Три любви Достоевского | страница 76



Но главным было то соединение физического желания и воображения, без которого Достоевский не мог испытывать подлинной страсти. Аполлинария занимала его умственно и эмоционально так же сильно, как возбуждала телесно. Гумилев писал о женщине, «которой нам дано сперва измучиться, а после насладиться». С Аполлинарией у Достоевского сперва пришло наслаждение, но едва он успел насладиться, как начал мучиться. Раздражение постоянной близости, воспоминание о недавней физической интимности, ревность к другому, кому она только что отдалась, оскорбленное мужское самолюбие, надежда на будущее, обещание счастья при первом проблеске ее нежности, и затем отчаяние от ее холода и безразличия – он прошел через всю эту драму неразделенной любви и неутоленного желания. Иной раз, в порыве смирения и самоуничижения, он готов был всё принять, всё стерпеть, лишь бы она позволила ему целовать ее ноги, подол ее платья. Но после этого мучительного и сладкого рабства приходило восстание гордости, возмущение собственной слабостью. Рассудок и опыт предупреждали Достоевского, что воскресить прошлое, то, что было в Петербурге в 63-м году, до ее отъезда, нельзя, что Аполлинария уходит, если совсем не ушла от него. Но он не мог поверить, что она его кинула, он хотел верить в нее, несмотря ни на что. Вспоминая ее измену и поведение в Италии, он сжимал кулаки от злости и бессилия, он задыхался от этой любви, как от наваждения, он просил Бога дать ему силы, чтобы избавиться от Аполлинарии. А через час мысль о том, что он совсем ее потеряет, быть может, никогда больше ее не увидит, делала его больным на целый день. Так и метался он от мечты о ней до борьбы с нею, ни в чем не находя покоя.

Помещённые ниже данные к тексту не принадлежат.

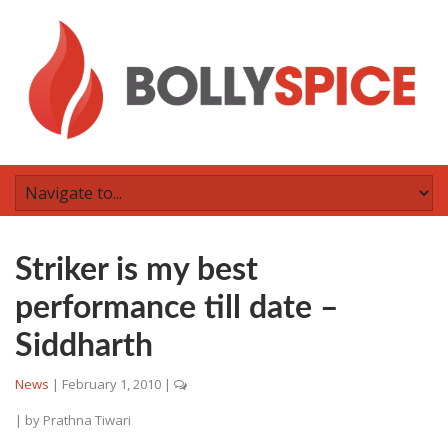
Striker is my best
performance till date –
Siddharth
News
|
February 1, 2010
|
| by
Prathna Tiwari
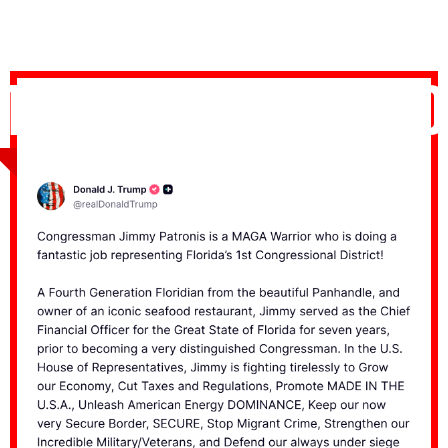
TRUMP ENDORSED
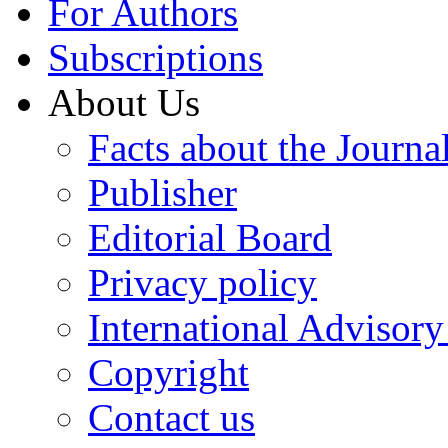
For Authors
Subscriptions
About Us
Facts about the Journa
Publisher
Editorial Board
Privacy policy
International Advisor
Copyright
Contact us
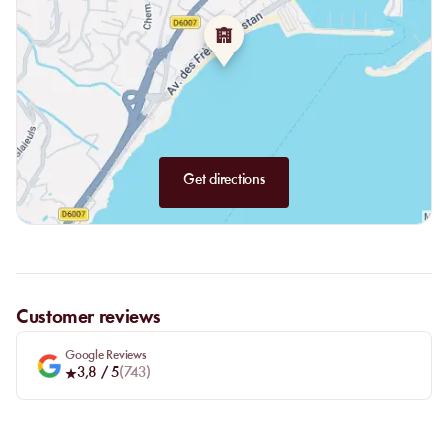
The Bar:
The bar at La Petite Plage offers original cocktails that
frequently change to satisfy all guests. All types of alcohol are
available: gin, vodka, wines, and tequila, sure to please everyone.
Beware, these cocktails have become staples for our customers
and might just become your favorites too.
Get directions
Customer reviews
Google Reviews
3,8
/ 5
(
743
)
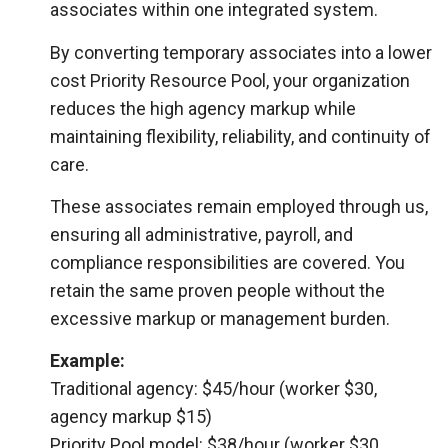
associates within one integrated system.
By converting temporary associates into a lower
cost Priority Resource Pool, your organization
reduces the high agency markup while
maintaining flexibility, reliability, and continuity of
care.
These associates remain employed through us,
ensuring all administrative, payroll, and
compliance responsibilities are covered. You
retain the same proven people without the
excessive markup or management burden.
Example:
Traditional agency: $45/hour (worker $30,
agency markup $15)
Priority Pool model: $38/hour (worker $30,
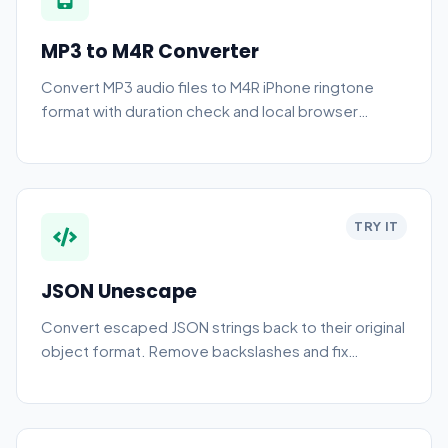
MP3 to M4R Converter
Convert MP3 audio files to M4R iPhone ringtone
format with duration check and local browser
processing.
TRY IT
JSON Unescape
Convert escaped JSON strings back to their original
object format. Remove backslashes and fix
stringified JSON data.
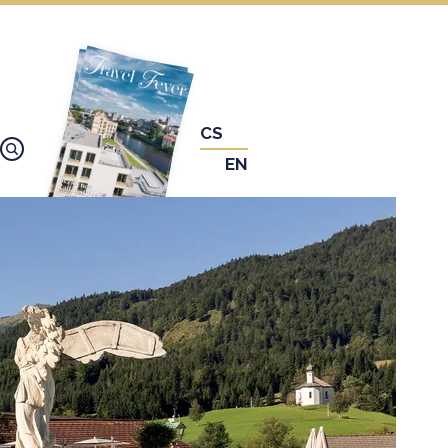
CS
EN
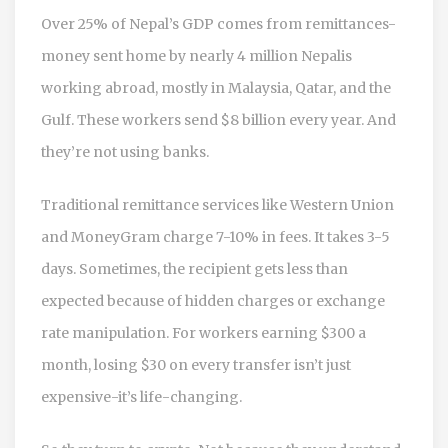
Over 25% of Nepal’s GDP comes from remittances-
money sent home by nearly 4 million Nepalis
working abroad, mostly in Malaysia, Qatar, and the
Gulf. These workers send $8 billion every year. And
they’re not using banks.
Traditional remittance services like Western Union
and MoneyGram charge 7-10% in fees. It takes 3-5
days. Sometimes, the recipient gets less than
expected because of hidden charges or exchange
rate manipulation. For workers earning $300 a
month, losing $30 on every transfer isn’t just
expensive-it’s life-changing.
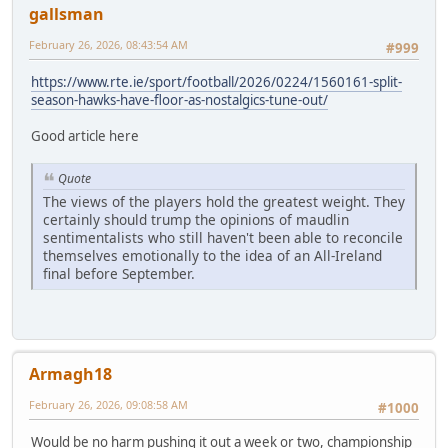
gallsman
February 26, 2026, 08:43:54 AM
#999
https://www.rte.ie/sport/football/2026/0224/1560161-split-
season-hawks-have-floor-as-nostalgics-tune-out/
Good article here
Quote
The views of the players hold the greatest weight. They
certainly should trump the opinions of maudlin
sentimentalists who still haven't been able to reconcile
themselves emotionally to the idea of an All-Ireland
final before September.
Armagh18
February 26, 2026, 09:08:58 AM
#1000
Would be no harm pushing it out a week or two, championship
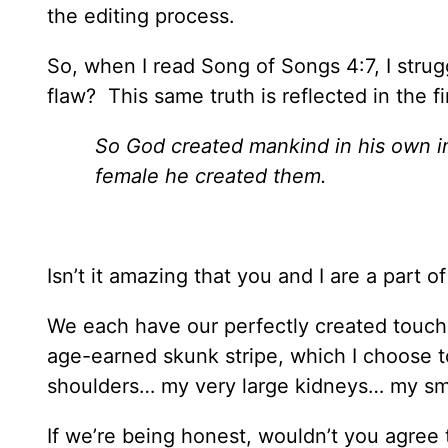
the editing process.
So, when I read Song of Songs 4:7, I strug
flaw? This same truth is reflected in the f
So God created mankind in his own i
female he created them.
Isn’t it amazing that you and I are a part o
We each have our perfectly created touch
age-earned skunk stripe, which I choose t
shoulders… my very large kidneys… my sm
If we’re being honest, wouldn’t you agree t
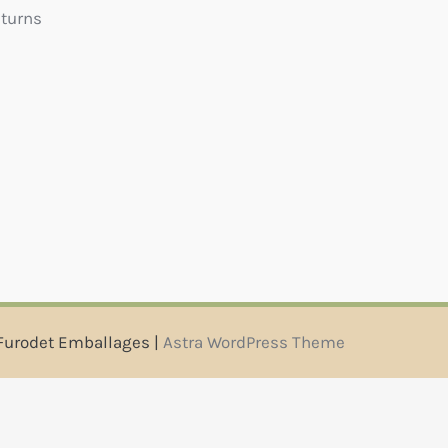
eturns
Furodet Emballages |
Astra WordPress Theme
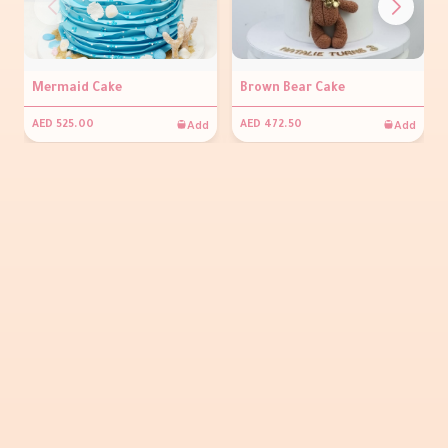
Mermaid Cake
Brown Bear Cake
Add
Add
AED 525.00
AED 472.50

Аполлинария привлекала Достоевского совершенно по иным причинам, чем некогда Марья Димитриевна. Она не походила на хрупкую страдалицу, на нервную беззащитную женщину с подозрительным румянцем на худых щеках. В Аполлинарии не было той женственности, связанной со слабостью, которая у Достоевского всегда ассоциировалась с его детством и матерью. В ней увидал он нечто от амазонки. Это была иная порода, для него непривычная, тот новый тип своевольной властительницы, с каким ему еще не приходилось встречаться.

Его особенно притягивало ее самоутверждение. Это было и сложнее и значительнее простого эгоизма: она считала себя вправе совершать всё, что ей заблагорассудится, потому что отвергала все моральные условности и запрещения. Она даже не столько отвергала их теоретически, сколько презирала в действительности. И тут дело было не в ее «нигилизме» или приятии лозунгов эпохи, а в ее натуре. Она была бунтаркой по своему душевному складу и исконной русскости. Она постоянно искала свободы, но понимала ее по-своему – отказываясь от обязанностей по отношению к окружающим и считая, что она ничем ни с кем не связана. В самый разгар драмы с Сальвадором она записала в Дневник (и потом, наверное, прочла Достоевскому): «Сегодня я много думала и осталась почти довольна, что Сальвадор меня мало любит, я более свободна… Жизнь, которую я предполагала, не удовлетворит меня. Нужно жить полнее и шире». Это не обычные мечтания романтической барышни: все ее поступки доказывают, что она способна была разрушать препятствия и брать барьеры.